### INSTRUCTIONS FOR THE TASK
Among the lines of data below, reproduce only those from the one with "hoher Deckkraft und" through the one with "Diese neue Generation von Wachsmalkreiden aus", exactly as they stand, both ends included.

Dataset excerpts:
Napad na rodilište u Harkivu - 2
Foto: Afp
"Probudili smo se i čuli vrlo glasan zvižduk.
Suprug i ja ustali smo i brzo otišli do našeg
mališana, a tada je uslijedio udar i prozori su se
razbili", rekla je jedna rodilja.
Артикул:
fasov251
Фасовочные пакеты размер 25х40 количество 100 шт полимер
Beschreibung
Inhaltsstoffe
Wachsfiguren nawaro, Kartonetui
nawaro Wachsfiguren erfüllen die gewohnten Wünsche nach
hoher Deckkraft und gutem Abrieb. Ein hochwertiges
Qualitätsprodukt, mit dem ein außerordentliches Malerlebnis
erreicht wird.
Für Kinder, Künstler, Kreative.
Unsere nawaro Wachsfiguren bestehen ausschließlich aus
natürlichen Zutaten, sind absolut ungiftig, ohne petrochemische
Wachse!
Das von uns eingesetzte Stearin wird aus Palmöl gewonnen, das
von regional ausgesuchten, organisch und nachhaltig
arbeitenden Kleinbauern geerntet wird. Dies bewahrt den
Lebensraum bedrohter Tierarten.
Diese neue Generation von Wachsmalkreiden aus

--

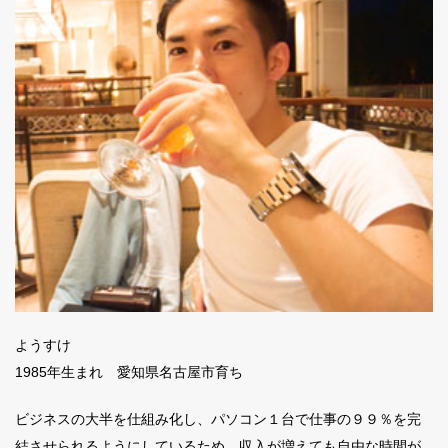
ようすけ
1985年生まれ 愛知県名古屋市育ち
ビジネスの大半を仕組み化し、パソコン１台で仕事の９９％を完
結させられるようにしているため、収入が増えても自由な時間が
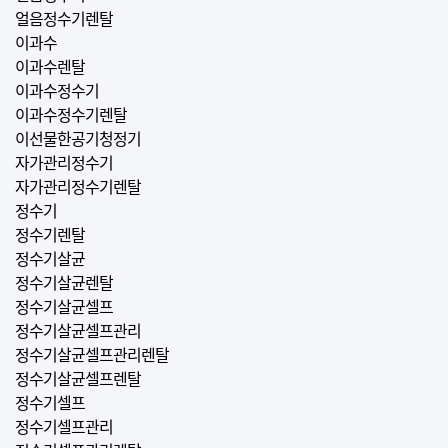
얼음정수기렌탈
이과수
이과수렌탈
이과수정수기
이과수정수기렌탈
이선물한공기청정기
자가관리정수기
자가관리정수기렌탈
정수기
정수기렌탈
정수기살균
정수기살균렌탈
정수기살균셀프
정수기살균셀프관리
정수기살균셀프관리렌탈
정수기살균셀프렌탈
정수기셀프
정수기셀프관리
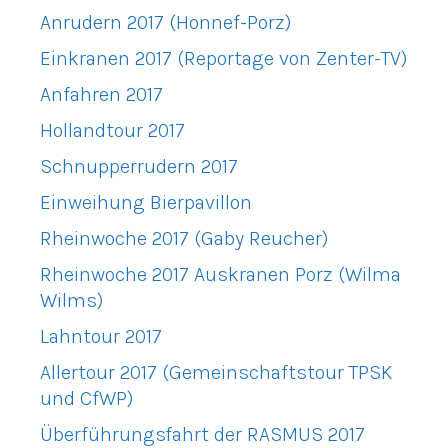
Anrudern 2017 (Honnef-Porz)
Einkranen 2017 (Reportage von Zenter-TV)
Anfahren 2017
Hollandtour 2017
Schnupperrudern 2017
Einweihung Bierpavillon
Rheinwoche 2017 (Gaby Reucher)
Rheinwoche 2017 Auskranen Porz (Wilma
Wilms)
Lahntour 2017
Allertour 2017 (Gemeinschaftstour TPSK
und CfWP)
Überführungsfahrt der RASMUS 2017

### REPLY TO THE EXERCISE
hoher Deckkraft und gutem Abrieb. Ein hochwertiges
Qualitätsprodukt, mit dem ein außerordentliches Malerlebnis
erreicht wird.
Für Kinder, Künstler, Kreative.
Unsere nawaro Wachsfiguren bestehen ausschließlich aus
natürlichen Zutaten, sind absolut ungiftig, ohne petrochemische
Wachse!
Das von uns eingesetzte Stearin wird aus Palmöl gewonnen, das
von regional ausgesuchten, organisch und nachhaltig
arbeitenden Kleinbauern geerntet wird. Dies bewahrt den
Lebensraum bedrohter Tierarten.
Diese neue Generation von Wachsmalkreiden aus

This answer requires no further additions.